I think you are eliding a fundamental difference.
In effect, you are saying that (in D&D) "Good" simply means "behaviour rewarded by the gods/forces of good" and "Evil" the opposite. And hence, the only reason to act well rather than wickedly is expedience.
The only major moral philosopher I can think of who accepts an analysis of moral evaluation along those lines is Hobbes, and that is one reason why he's often regarded as cyncial (or, at least, harshly realistic). Most moral philosophers accept, rather, the argument of Plato's Euthyphro to the effect that "good" and "evil" are concepts that are independent of the will of cosmological forces - ie assuming they believe in divine/cosmological forces at all, they accept that the universe punishes evil
because evil behaviour lacks value and the universe rewards good
because good behaviour has value.
I think this has a couple of ramificaitons for D&D play:
* If you take the realist/Hobbesian approach, no one has a reason to be good rather than evil except expedience. If in fact you think the gods of evil are stronger than the gods of good, and so can give you better rewards, you have a reason to be evil! As I posted upthread, I think this is somewhat how alignment worked in classic D&D, but the game is not normally played in that sort of mode these days. This can also fit with a cynical sword & sorcery style of play, but I think a lot of D&D play is not in this mode either (eg neither FR nor Dragonlance nor Ravenloft is aimed at that style of play).
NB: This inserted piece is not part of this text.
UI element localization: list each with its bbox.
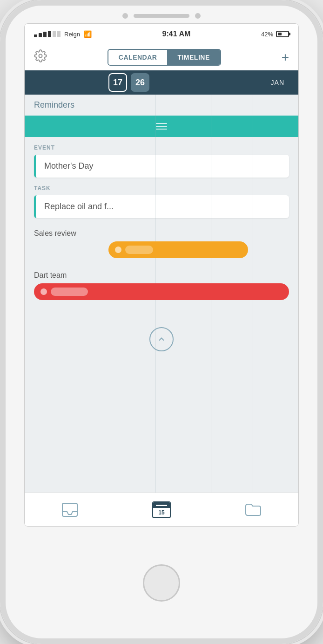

* If you take the more standard approach, and regard "good" and "evil" as labels not just of behaviour that will be rewarded or punished by certain cosmological forces but also, and primarily, as labels of behaviour that has or lacks certain value and therefore that characters have a reason to perform or to repudiate, then the issues that I mentioned come up: players have to subordinate their own judgements of value to the GM's.
For instance, suppose a GM decides that (say) inadvertantly killing someone in a context of defence of others is not evil. And then a paladin PC inadvertantly kills someone, and the player of that PC takes a different view from the GM (s/he has a stricter view about the impermissibility of various forms of non-intentinal homicide, either for real, or as part of his/her conception of his/her PC). Now there is a gap between the value framework within which the player is conceiving of his/her PC, and the value framework that the GM is applying - the player expects that his/her paladin should be subject to divine sanction, but the GM doesn't deliver. How is that improving the play experience or the depth of either character, or player's engagement with the game?
The above example is not purely hypothetical - it came up in my game. Because I don't use alignment, as GM rather than imposing my own moral judgement I followed my player's lead and made the character's response to (what he took to be) his PC's moral error a focus of play in that particular session.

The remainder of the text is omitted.